What to do if you don’t need three children at 60

When children appear in the family, the usual way of life of parents changes once and for all. As the focus of life shifts, the father and mother think first of all not about themselves, but about their offspring. I guess. live - that's okay. But is it always worth sacrificing yourself? Today we invite you to discuss this topic. And its vivid illustration will serve as our new story.



At the age of 60, my husband and I realized that our children absolutely do not need them. All three got what they wanted from us and just left their father and mother. My son doesn't always pick up the phone when I call. Do we not even have a glass of water in our old age?

I got married when I was 20. Sergey was a classmate of mine and had been following me for a long time. I went to the same university to be there. A year after the painting (for a magnificent wedding, of course, we did not have money), I got pregnant and gave birth to a girl. My husband had to drop out of school and I took academic leave.



Times were tough: Sergey was missing day and night on all sorts of part-time jobs, and I was learning to be a mother. At the same time, she tried to keep up with the university program in order to graduate and get an education. After 2 years, I became pregnant again. Then I switched to a distance, and my husband began to work even more.

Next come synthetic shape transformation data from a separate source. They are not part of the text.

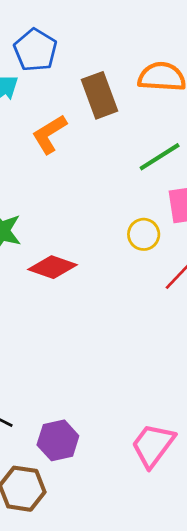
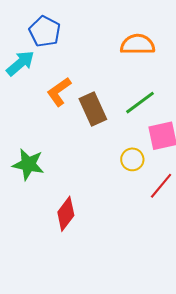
brown rectangle: (100, 95) -> (93, 109), moved
red diamond: (53, 267) -> (66, 214), moved, turned -68

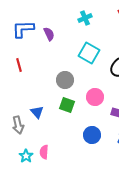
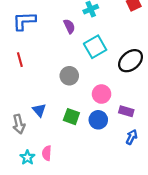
purple semicircle: (49, 34) -> (69, 26), moved
cyan square: (89, 53) -> (95, 47), turned 30
green square: (67, 105) -> (71, 117), moved
blue circle: (92, 135) -> (98, 120), moved

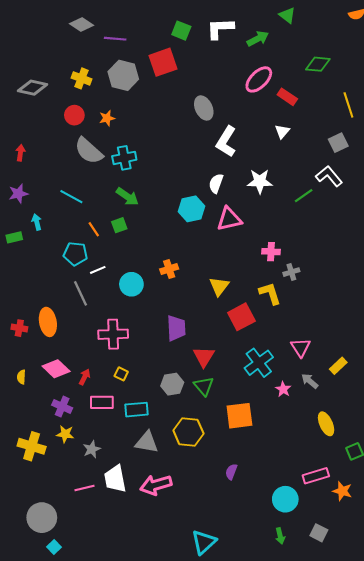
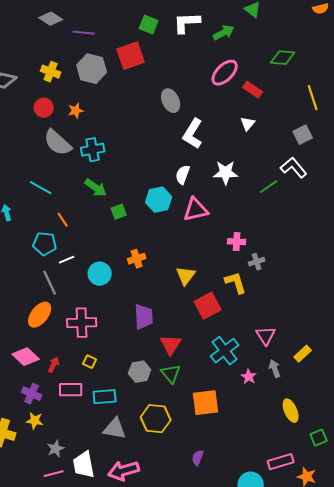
green square: (119, 225) -> (119, 212), moved
orange ellipse: (48, 322) -> (40, 315), moved, turned 48
gray arrow: (310, 381) -> (275, 369), turned 30
gray star: (92, 449) -> (56, 449), moved

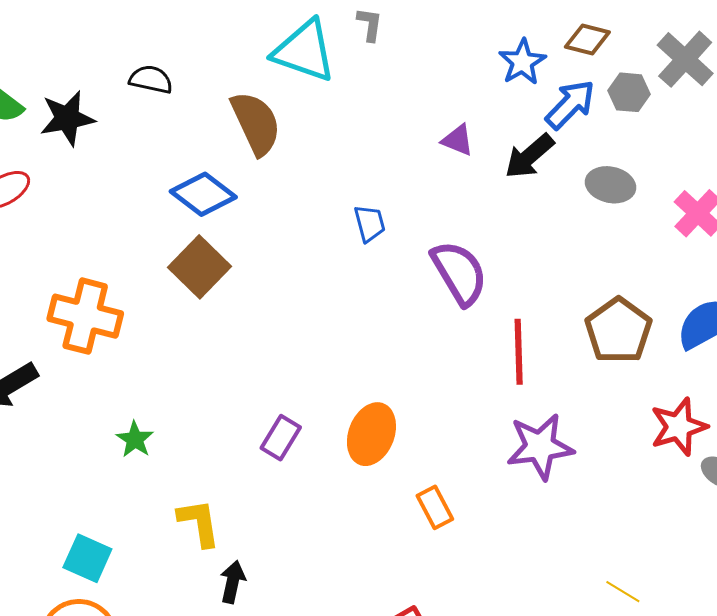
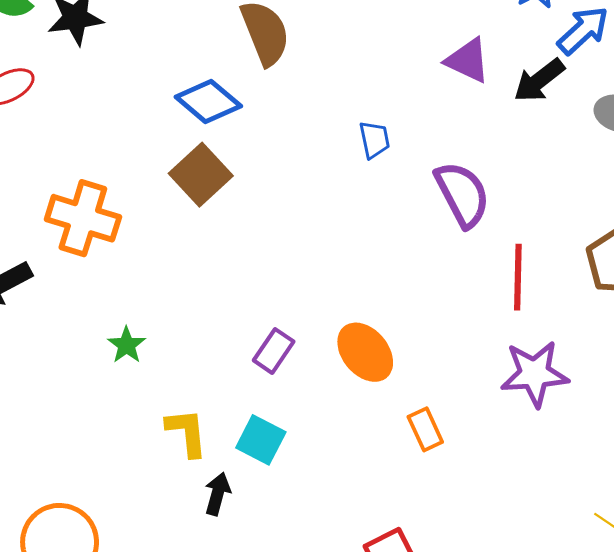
purple triangle: (458, 140) -> (468, 60), size x1.4
orange ellipse: (371, 434) -> (365, 352), turned -64
cyan square: (87, 558) -> (261, 440), moved

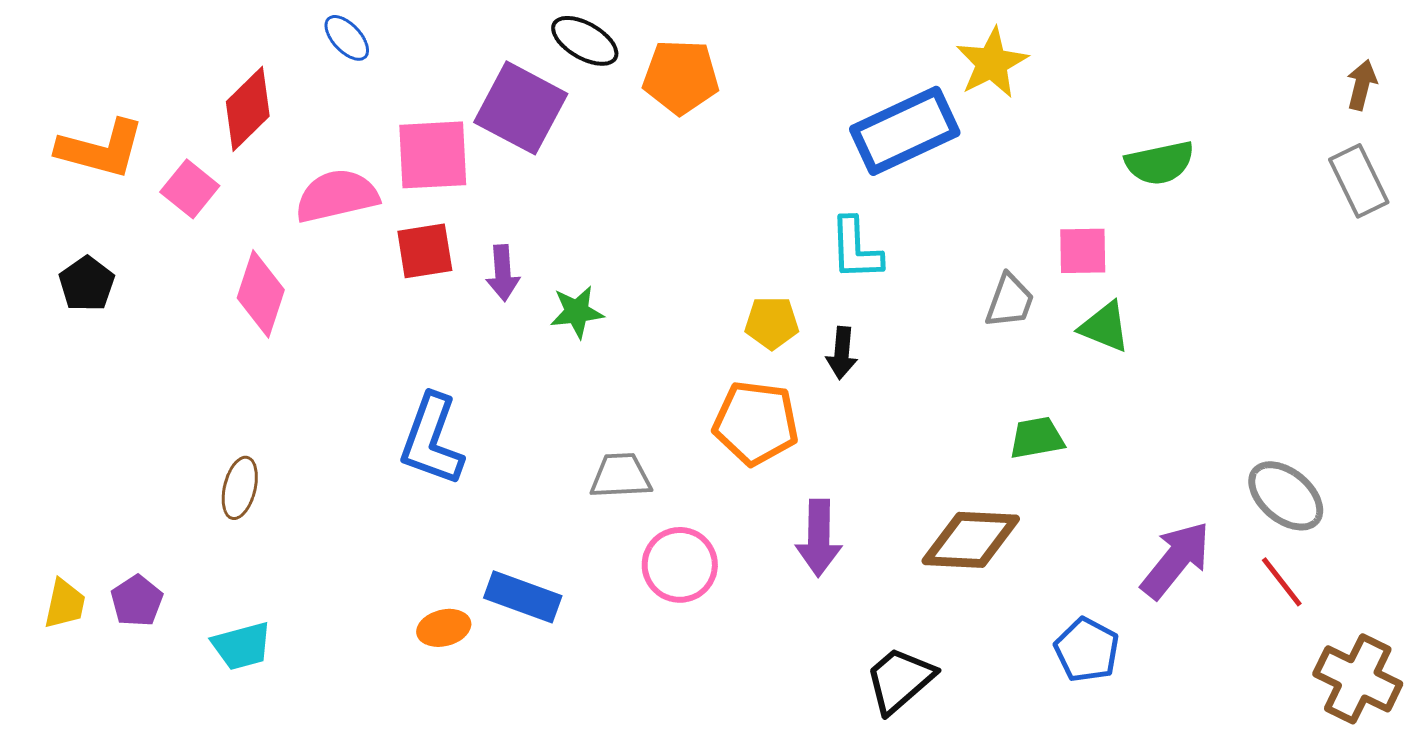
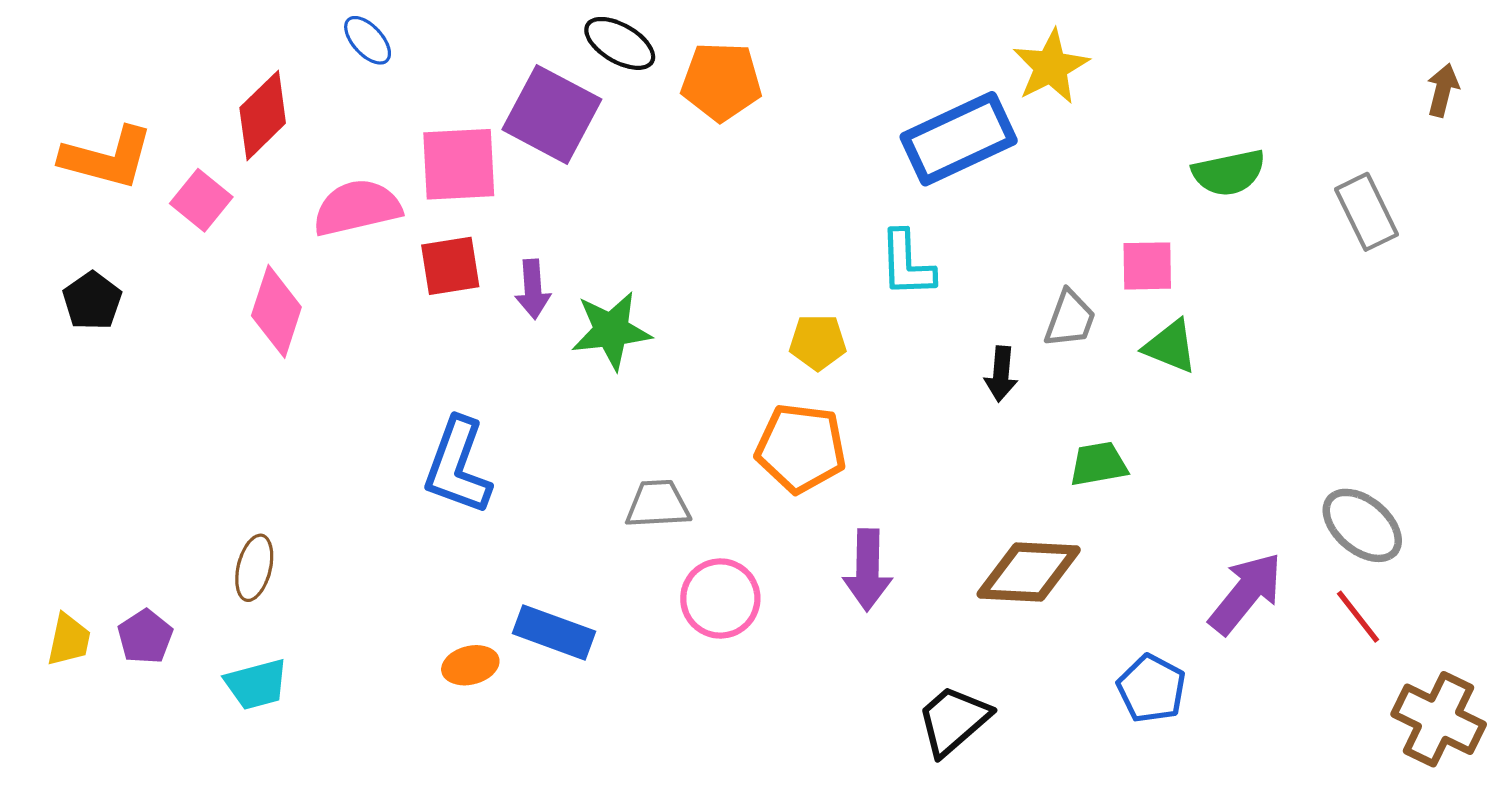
gray rectangle: (1359, 181) -> (1366, 212), moved
green star: (577, 312) -> (611, 330), size x1.4
black arrow: (842, 353) -> (1001, 374), moved
brown ellipse: (240, 488) -> (254, 568), moved

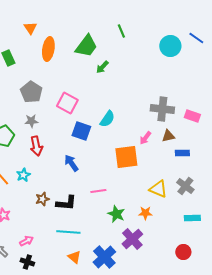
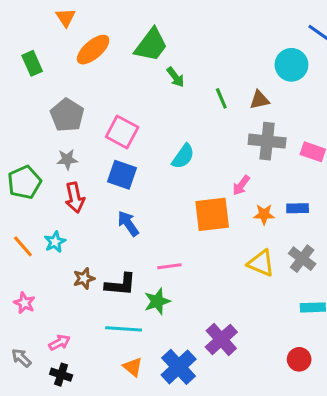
green line: (121, 31) -> (221, 98), moved
cyan circle: (170, 46) -> (291, 65), moved
orange ellipse: (48, 49) -> (93, 50), turned 40
green arrow: (102, 67) -> (175, 77), turned -80
blue square: (81, 131) -> (122, 175), moved
brown triangle: (168, 136) -> (259, 100), moved
orange star: (145, 213) -> (264, 214), moved
green star: (116, 214) -> (157, 301), moved, turned 30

Of course, our parents helped us. It was more emotional support than material support. And we never asked them for anything; our porridge is ours. Despite all the difficulties, we managed to cope with the upbringing of two children: the elder Tamara and the younger Sasha.

When my daughter went to school, I finally got a job. Things were slowly going uphill: my husband had a stable job with a good salary for a long time, we were able to equip our housing. After a year of quiet life, I stunned Sergei with the news that we are expecting our third child.

After the birth, I went home with the baby again. My husband started working on a new project and did everything for our well-being. To be honest, I don’t know how we managed, but gradually we came back to stability. When our last baby Anyuta went to first grade, I finally exhaled.



But our adventures did not end there. Tamara had just entered university and reported that her boyfriend had proposed to her. We didn’t stop her because we went through it ourselves. It took a lot of money to arrange a young wedding, and then to solve the problem with the apartment.

When our son grew up, he wanted his own nest. Everything in our family is done fairly. Therefore, my husband and I climbed into another long, but provided Sasha with housing. He quickly got on his feet and got a good position in a prestigious company.



When I grew up, she didn’t ask for an apartment. But in the 11th grade, the daughter began to actively talk about her dreams of studying abroad. Oh, how difficult that time was for us. We were able to send Anya to Poland and were left at home all alone.

Tamara was bubbling with the desired family life. She rarely came to us, although she lived in the same city with us. The son managed to sell the apartment and buy a better house, but already in the capital. He moved and came to his home even less often than his older sister. Anyutka after studying stayed abroad.



So it turns out that my husband and I raised three children, put them on their feet. And they don't care about us at all. I don’t ask for anything from them except a gentle word, at least sometimes. Why is this happening and how to deal with it? Just accept and live now not for the children, but for yourself.

Living for children, it is very important not to forget about yourself and your own happiness. Only happy parents can have happy children. It is difficult to say whether the heroes spoiled the story of their daughters and son.



But one thing is clear: their behavior. consequence of parenting and attitude. I hope they will be able to connect with the children. What do you think needs to be done for that? Boldly share your ideas in the comments!